**PROMPT**
Exactly as they appear, write the lines from the one containing "mejor grasa térmica, el HITHERM® es un" to the final line of the entries, leaving pictures out.

**EXERCISE MATERIALS**
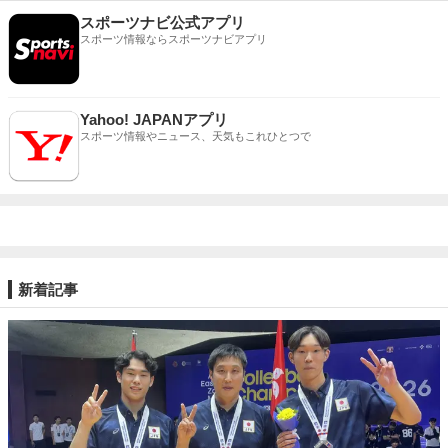
スポーツナビ公式アプリ
スポーツ情報ならスポーツナビアプリ
Yahoo! JAPANアプリ
スポーツ情報やニュース、天気もこれひとつで
新着記事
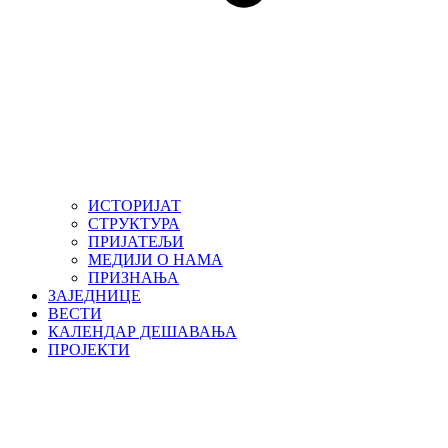
ИСТОРИЈАТ
СТРУКТУРА
ПРИЈАТЕЉИ
МЕДИЈИ О НАМА
ПРИЗНАЊА
ЗАЈЕДНИЦЕ
ВЕСТИ
КАЛЕНДАР ДЕШАВАЊА
ПРОЈЕКТИ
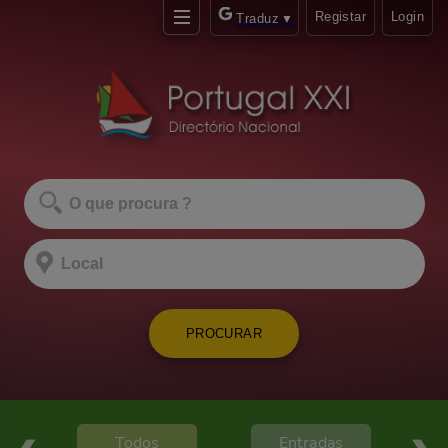
Registar
Login
Traduz
▼
PROCURAR
Todos
Entradas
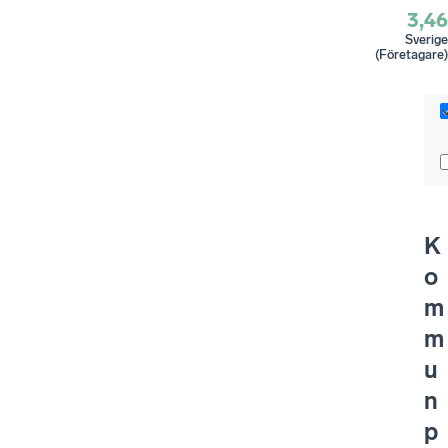
3,46
Sverige
(Företagare)
K
o
m
m
u
n
p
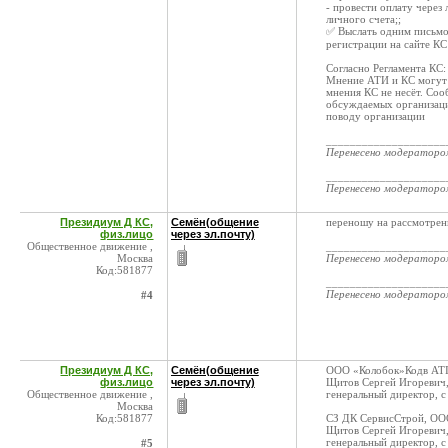
- провести оплату через
личного счета;;
✅ Выслать одним письмом
регистрации на сайте КС
Согласно Регламента КС
Мнение АТИ и КС могут 
мнения КС не несёт. Со
обсуждаемых организаций
поводу организации
____________________
Перенесено модератор
____________________
Перенесено модератор
Президиум Д КС,
Семён(общение
переношу на рассмотрен
физ.лицо
через эл.почту)
Общественное движение ,
____________________
Москва
Перенесено модератор
Код:581877
____________________
Перенесено модератор
#4
Президиум Д КС,
Семён(общение
ООО «Колобок»Кодв AT
физ.лицо
через эл.почту)
Щитов Сергей Игоревич
Общественное движение ,
генеральный директор, с
Москва
Код:581877
СЗ ДК СервисСтрой, ОО
Щитов Сергей Игоревич
генеральный директор, с
#5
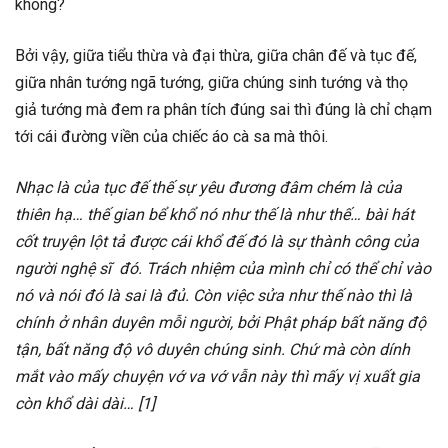
không?
Bởi vậy, giữa tiểu thừa và đại thừa, giữa chân đế và tục đế,
giữa nhân tướng ngã tướng, giữa chúng sinh tướng và thọ
giả tướng mà đem ra phân tích đúng sai thì đúng là chỉ chạm
tới cái đường viền của chiếc áo cà sa mà thôi.
Nhạc là của tục đế thế sự yêu đương đâm chém là của
thiên hạ… thế gian bể khổ nó như thế là như thế… bài hát
cốt truyện lột tả được cái khổ đế đó là sự thành công của
người nghệ sĩ đó. Trách nhiệm của mình chỉ có thể chỉ vào
nó và nói đó là sai là đủ. Còn việc sửa như thế nào thì là
chính ở nhân duyên mỗi người, bởi Phật pháp bất năng độ
tận, bất năng độ vô duyên chúng sinh. Chứ mà còn dính
mắt vào mấy chuyện vớ va vớ vẫn này thì mấy vị xuất gia
còn khổ dài dài… [1]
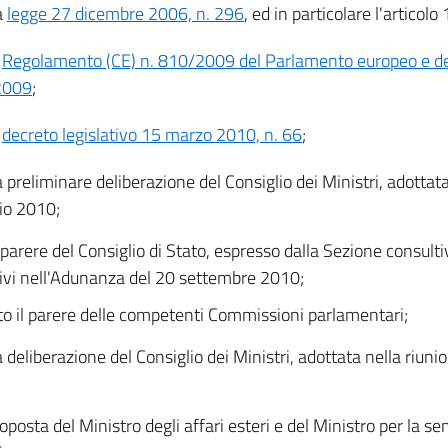
a
legge 27 dicembre 2006, n. 296
, ed in particolare l'artico
l
Regolamento (CE) n. 810/2009 del Parlamento europeo e del
 2009
;
l
decreto legislativo 15 marzo 2010, n. 66
;
a preliminare deliberazione del Consiglio dei Ministri, adottata
lio 2010;
 parere del Consiglio di Stato, espresso dalla Sezione consultiv
vi nell'Adunanza del 20 settembre 2010;
to il parere delle competenti Commissioni parlamentari;
a deliberazione del Consiglio dei Ministri, adottata nella riun
roposta del Ministro degli affari esteri e del Ministro per la s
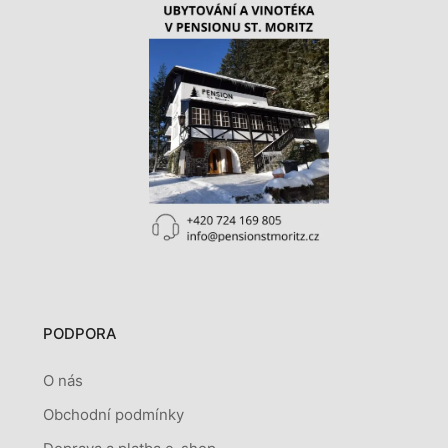
PODPORA
O nás
Obchodní podmínky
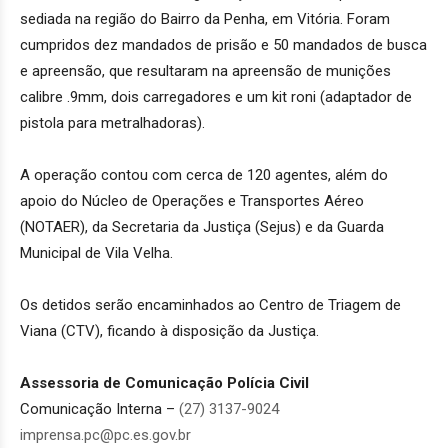
sediada na região do Bairro da Penha, em Vitória. Foram
cumpridos dez mandados de prisão e 50 mandados de busca
e apreensão, que resultaram na apreensão de munições
calibre .9mm, dois carregadores e um kit roni (adaptador de
pistola para metralhadoras).
A operação contou com cerca de 120 agentes, além do
apoio do Núcleo de Operações e Transportes Aéreo
(NOTAER), da Secretaria da Justiça (Sejus) e da Guarda
Municipal de Vila Velha.
Os detidos serão encaminhados ao Centro de Triagem de
Viana (CTV), ficando à disposição da Justiça.
Assessoria de Comunicação Polícia Civil
Comunicação Interna –
(27) 3137-9024
imprensa.pc@pc.es.gov.br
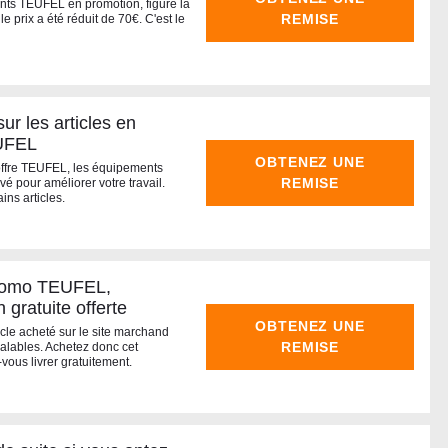
nts TEUFEL en promotion, figure la
REMISE
e prix a été réduit de 70€. C'est le
ur les articles en
EUFEL
OBTENEZ UNE
'offre TEUFEL, les équipements
REMISE
é pour améliorer votre travail.
ins articles.
promo TEUFEL,
n gratuite offerte
OBTENEZ UNE
ticle acheté sur le site marchand
REMISE
alables. Achetez donc cet
-vous livrer gratuitement.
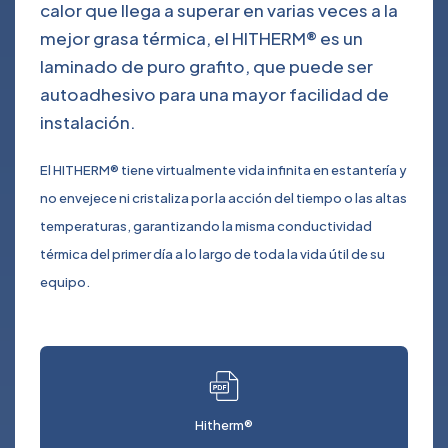
calor que llega a superar en varias veces a la
mejor grasa térmica, el HITHERM® es un
laminado de puro grafito, que puede ser
autoadhesivo para una mayor facilidad de
instalación.
El HITHERM® tiene virtualmente vida infinita en estantería y
no envejece ni cristaliza por la acción del tiempo o las altas
temperaturas, garantizando la misma conductividad
térmica del primer día a lo largo de toda la vida útil de su
equipo.
Hitherm®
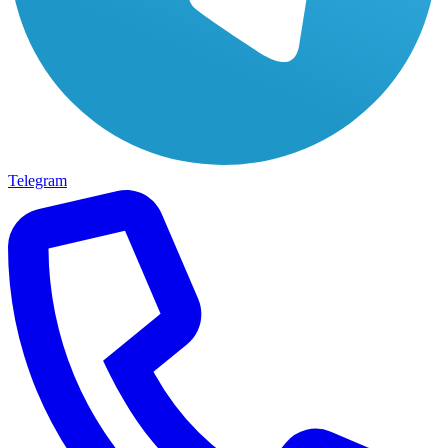
Telegram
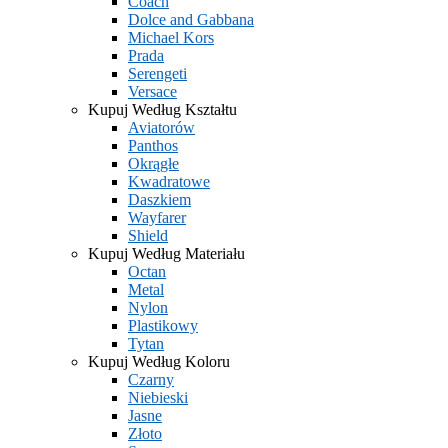
Coach
Dolce and Gabbana
Michael Kors
Prada
Serengeti
Versace
Kupuj Według Kształtu
Aviatorów
Panthos
Okrągłe
Kwadratowe
Daszkiem
Wayfarer
Shield
Kupuj Według Materiału
Octan
Metal
Nylon
Plastikowy
Tytan
Kupuj Według Koloru
Czarny
Niebieski
Jasne
Złoto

**TASK OUTPUT**
mejor grasa térmica, el HITHERM® es un
laminado de puro grafito, que puede ser
autoadhesivo para una mayor facilidad de
instalación.
El HITHERM® tiene virtualmente vida infinita en estantería y
no envejece ni cristaliza por la acción del tiempo o las altas
temperaturas, garantizando la misma conductividad
térmica del primer día a lo largo de toda la vida útil de su
equipo.
Hitherm®
Telegram
Coach
Dolce and Gabbana
Michael Kors
Prada
Serengeti
Versace
Kupuj Według Kształtu
Aviatorów
Panthos
Okrągłe
Kwadratowe
Daszkiem
Wayfarer
Shield
Kupuj Według Materiału
Octan
Metal
Nylon
Plastikowy
Tytan
Kupuj Według Koloru
Czarny
Niebieski
Jasne
Złoto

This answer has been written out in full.